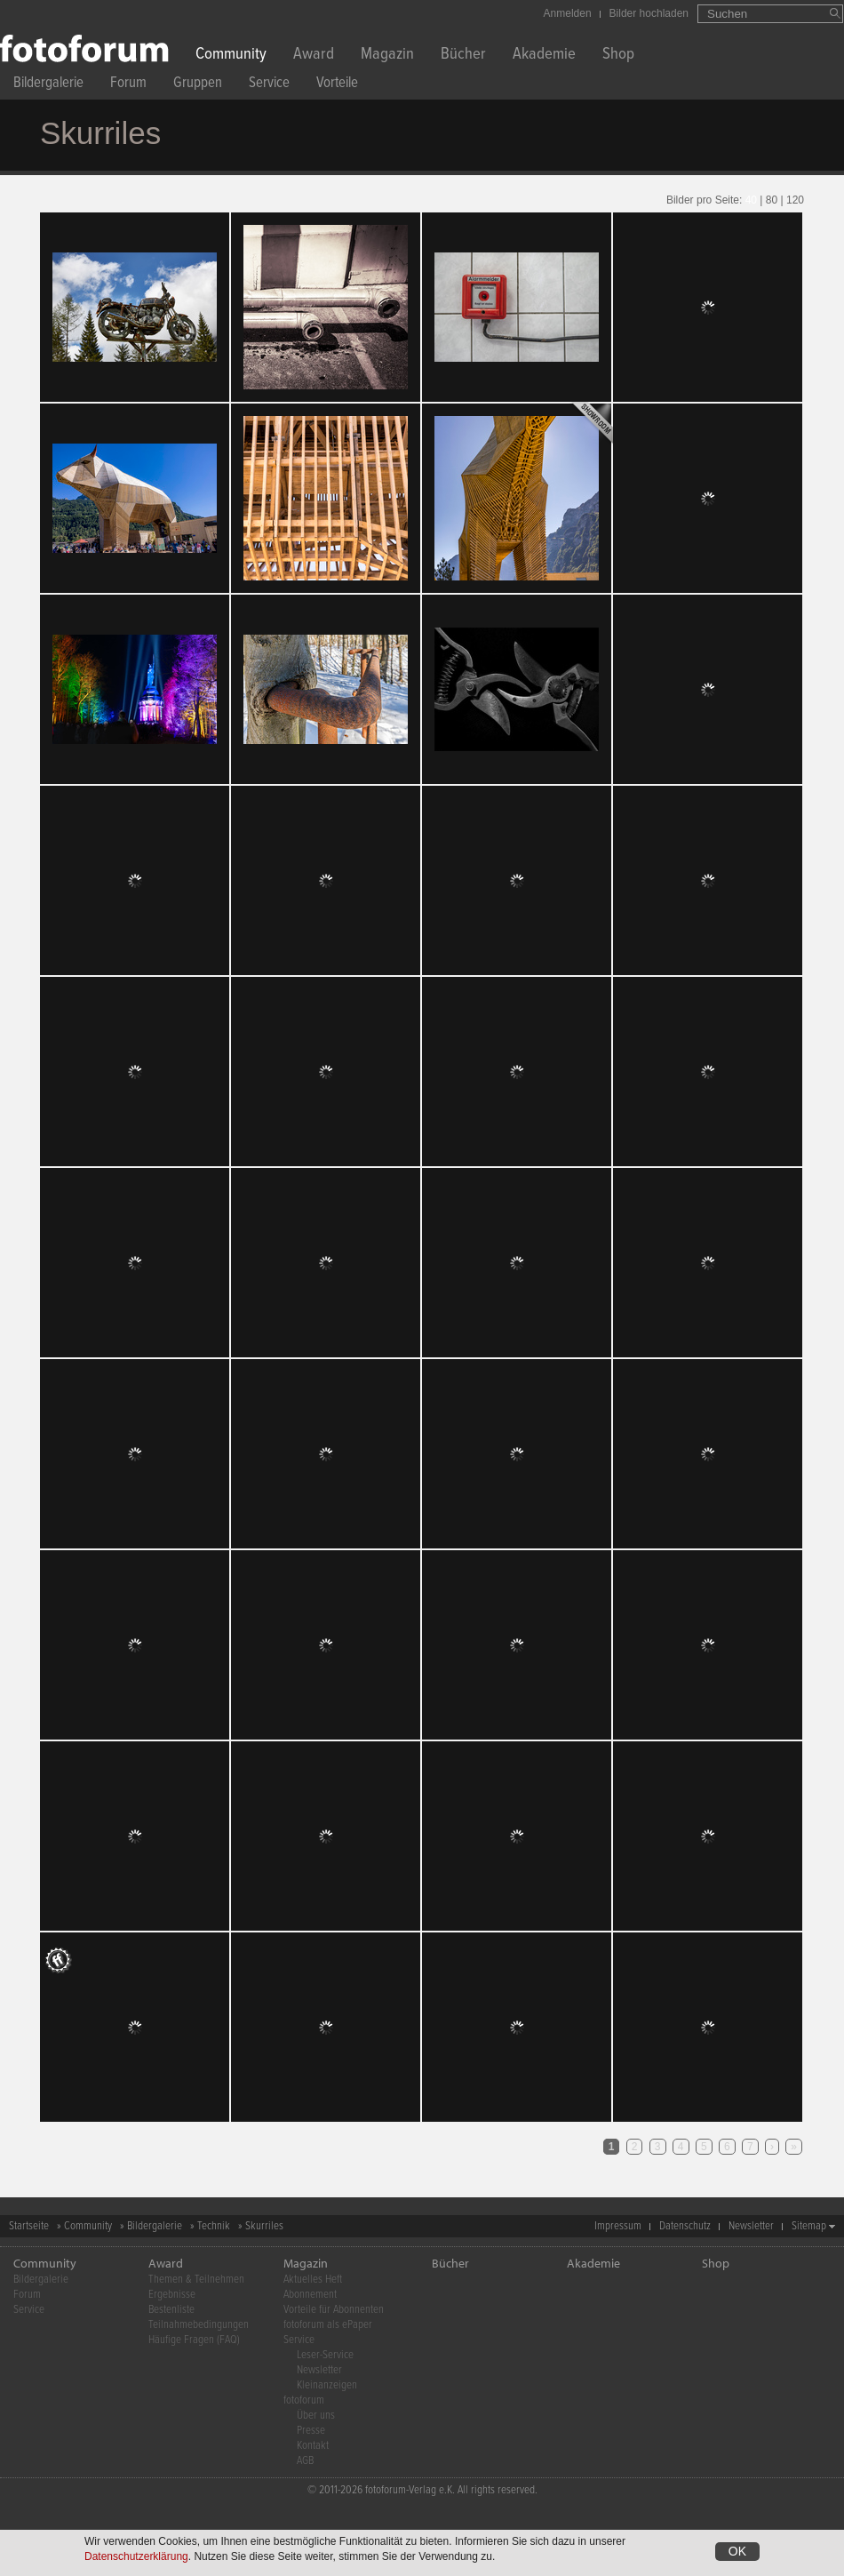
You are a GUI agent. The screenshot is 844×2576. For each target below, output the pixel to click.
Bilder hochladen (649, 13)
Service (269, 84)
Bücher (463, 55)
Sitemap (809, 2226)
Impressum (617, 2226)
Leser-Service (325, 2355)
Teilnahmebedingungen (198, 2324)
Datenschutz (685, 2226)
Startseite (29, 2226)
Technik (213, 2226)
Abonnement (310, 2294)
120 (795, 200)
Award (313, 55)
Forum (128, 84)
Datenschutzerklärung (136, 2556)
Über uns (316, 2415)
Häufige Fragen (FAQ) (194, 2340)
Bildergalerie (48, 84)
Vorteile (337, 84)
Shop (618, 55)
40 (751, 200)
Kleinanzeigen (327, 2385)
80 (771, 200)
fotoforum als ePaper (327, 2324)
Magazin (387, 55)
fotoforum (303, 2400)
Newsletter (751, 2226)
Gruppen (197, 84)
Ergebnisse (171, 2294)
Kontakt (313, 2445)
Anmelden (568, 13)
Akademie (544, 55)
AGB (305, 2460)
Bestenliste (171, 2309)
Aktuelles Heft (312, 2279)
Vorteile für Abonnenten (333, 2309)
———
Aim of the exercise ▸ Give again only the lines starting at the one that contains "Teilnahmebedingungen (198, 2324)" and running to the end of the data.

Answer for the task ▸
Teilnahmebedingungen (198, 2324)
Datenschutz (685, 2226)
Startseite (29, 2226)
Technik (213, 2226)
Abonnement (310, 2294)
120 (795, 200)
Award (313, 55)
Forum (128, 84)
Datenschutzerklärung (136, 2556)
Über uns (316, 2415)
Häufige Fragen (FAQ) (194, 2340)
Bildergalerie (48, 84)
Vorteile (337, 84)
Shop (618, 55)
40 (751, 200)
Kleinanzeigen (327, 2385)
80 (771, 200)
fotoforum als ePaper (327, 2324)
Magazin (387, 55)
fotoforum (303, 2400)
Newsletter (751, 2226)
Gruppen (197, 84)
Ergebnisse (171, 2294)
Kontakt (313, 2445)
Anmelden (568, 13)
Akademie (544, 55)
AGB (305, 2460)
Bestenliste (171, 2309)
Aktuelles Heft (312, 2279)
Vorteile für Abonnenten (333, 2309)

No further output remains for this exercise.